*** Opening of Task data ***
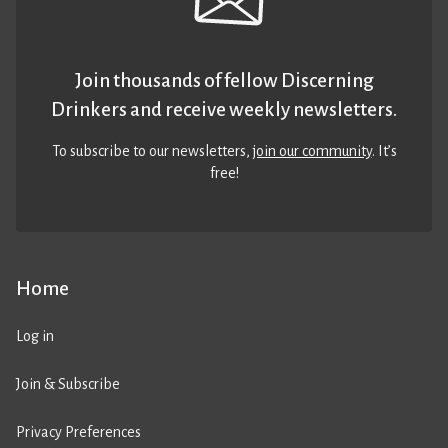
Join thousands of fellow Discerning
Drinkers and receive weekly newsletters.
To subscribe to our newsletters,
join our community
. It’s
free!
Home
Log in
Join & Subscribe
Privacy Preferences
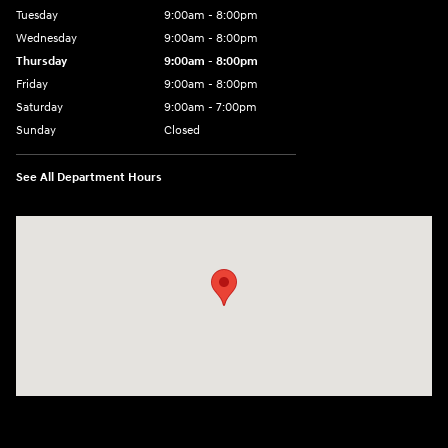
Tuesday
9:00am - 8:00pm
Wednesday
9:00am - 8:00pm
Thursday
9:00am - 8:00pm
Friday
9:00am - 8:00pm
Saturday
9:00am - 7:00pm
Sunday
Closed
See All Department Hours
Visit us at: 2308 S Woodland Blvd DeLand, FL 32720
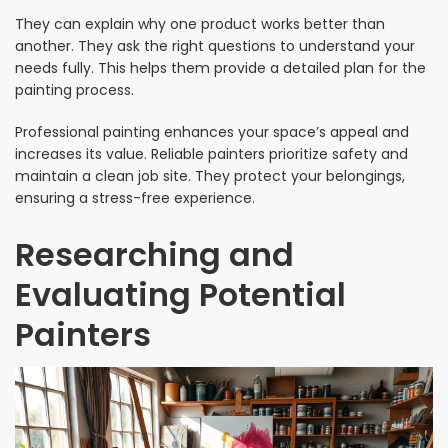
They can explain why one product works better than
another. They ask the right questions to understand your
needs fully. This helps them provide a detailed plan for the
painting process.
Professional painting enhances your space’s appeal and
increases its value. Reliable painters prioritize safety and
maintain a clean job site. They protect your belongings,
ensuring a stress-free experience.
Researching and
Evaluating Potential
Painters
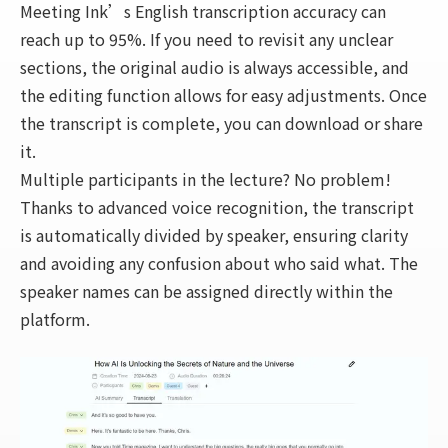
Meeting Ink’s English transcription accuracy can
reach up to 95%. If you need to revisit any unclear
sections, the original audio is always accessible, and
the editing function allows for easy adjustments. Once
the transcript is complete, you can download or share
it.
Multiple participants in the lecture? No problem!
Thanks to advanced voice recognition, the transcript
is automatically divided by speaker, ensuring clarity
and avoiding any confusion about who said what. The
speaker names can be assigned directly within the
platform.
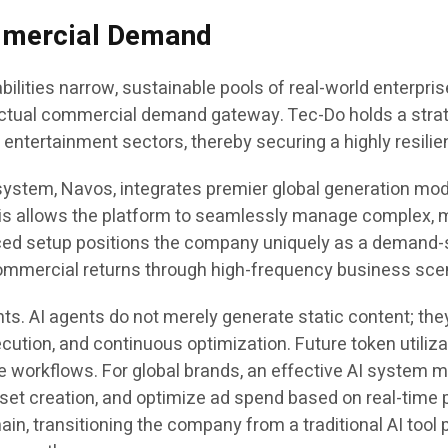
ommercial Demand
ities narrow, sustainable pools of real-world enterpris
ctual commercial demand gateway. Tec-Do holds a strate
ntertainment sectors, thereby securing a highly resilie
ystem, Navos, integrates premier global generation model
his allows the platform to seamlessly manage complex, m
ed setup positions the company uniquely as a demand-si
commercial returns through high-frequency business sce
nts. AI agents do not merely generate static content; the
xecution, and continuous optimization. Future token utili
e workflows. For global brands, an effective AI system mu
set creation, and optimize ad spend based on real-time 
in, transitioning the company from a traditional AI tool p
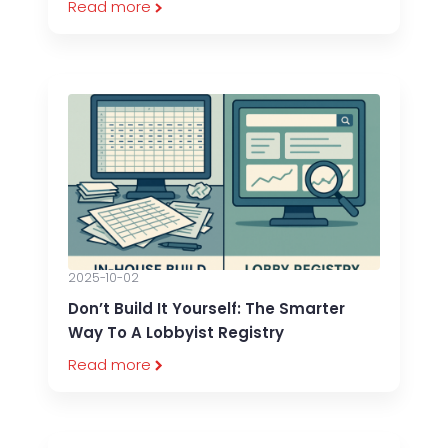
Read more
2025-10-02
Don’t Build It Yourself: The Smarter
Way To A Lobbyist Registry
Read more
*** Close of Task data ***
Work instructions: Respond with the exact lines above running from the one containing "speaker names can" to the one containing "set creation, and", both ends kept and no pictures included.

Result of the exercise:
speaker names can be assigned directly within the
platform.
ommercial Demand
ities narrow, sustainable pools of real-world enterpris
ctual commercial demand gateway. Tec-Do holds a strate
ntertainment sectors, thereby securing a highly resilie
ystem, Navos, integrates premier global generation model
his allows the platform to seamlessly manage complex, m
ed setup positions the company uniquely as a demand-si
commercial returns through high-frequency business sce
nts. AI agents do not merely generate static content; the
xecution, and continuous optimization. Future token utili
e workflows. For global brands, an effective AI system mu
set creation, and optimize ad spend based on real-time 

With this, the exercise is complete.